Qui trop embrasse, mal étreint : l’ambition louable de ce dictionnaire socio-artistico-politico-philosophico-littéraire se retourne contre lui ; si tout est rébellion (les jeans, le butoh, Action française, Zorro, les lesbiennes, le crack, les Hussards... la liste est longue), plus rien n’est rébellion. Chaque génération ne s’établit-elle pas sur les cendres de la précédente ? En outre, certains auraient mal accepté cet hétéroclisme qui fait cohabiter De Gaulle et mai 1968, le New-Age et le Grunge, la non-violence et le terrorisme, JOC, JAC, JEC et la marijuana, Céline et Sartre...

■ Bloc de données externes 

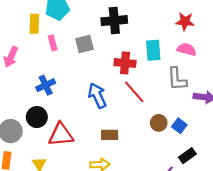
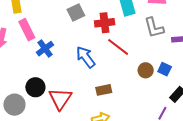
pink rectangle: (53, 43) -> (27, 30), moved, size x1.5
gray square: (85, 44) -> (76, 13), moved
blue cross: (46, 85) -> (45, 49), moved
red triangle: (61, 135) -> (60, 99), turned -40

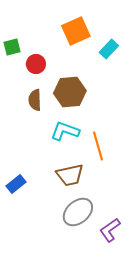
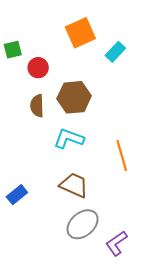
orange line: (98, 146) -> (122, 155), moved
brown trapezoid: (70, 175) -> (74, 185), turned -144

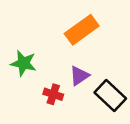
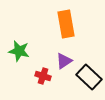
orange rectangle: (82, 30) -> (66, 24), turned -64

Moins un dictionnaire des rébellions que des modes aussi intéressant parce qu’il reflète la mode du jour cet ouvrage baroque pour faux rebelles, ce Produit rapide et efficace reste pratique à consulter, facile à lire, et susceptible d’en apprendre à plus d’un. Des plumes spécialistes ajoutent leur pierre à l’édifice (remercions Alain Rey pour “Langue et subversion”) ; les pages politico-historiques intéressent ; la quantité pallie l’inégalité ; et l’originalité de l’ouvrage est appréciable : “c’est mieux que rien”, pourrait-on dire pour paraphraser les rebelles sans illusions. L’imaginaire de la rébellion s’expose ici ouvertement, dans toute sa naïveté et dans toute sa fragilité (un rebelle devenant vite une figure tutélaire conventionnelle, une autorité!) ; et si le dictionnaire ne pose guère le débat (à peine à l’entrée : “Fin de la révolte ?”), il permet une riche lecture ironique contre l’image romantique du rebelle qui, tel l’étoile filante... Enfin, voilà qui fera toujours bien sur une bibliothèque.

Mais où est José Bové ?..

Nicolas Cavaillès
(mars 2004)

Nicolas Cavaillès, spécialiste de l'œuvre de Cioran, lié à la Roumanie et à sa littérature, poursuit, après des études de lettres et de philosophie, des recherches autour de l'écriture, des manuscrits et de la création artistique (critique génétique).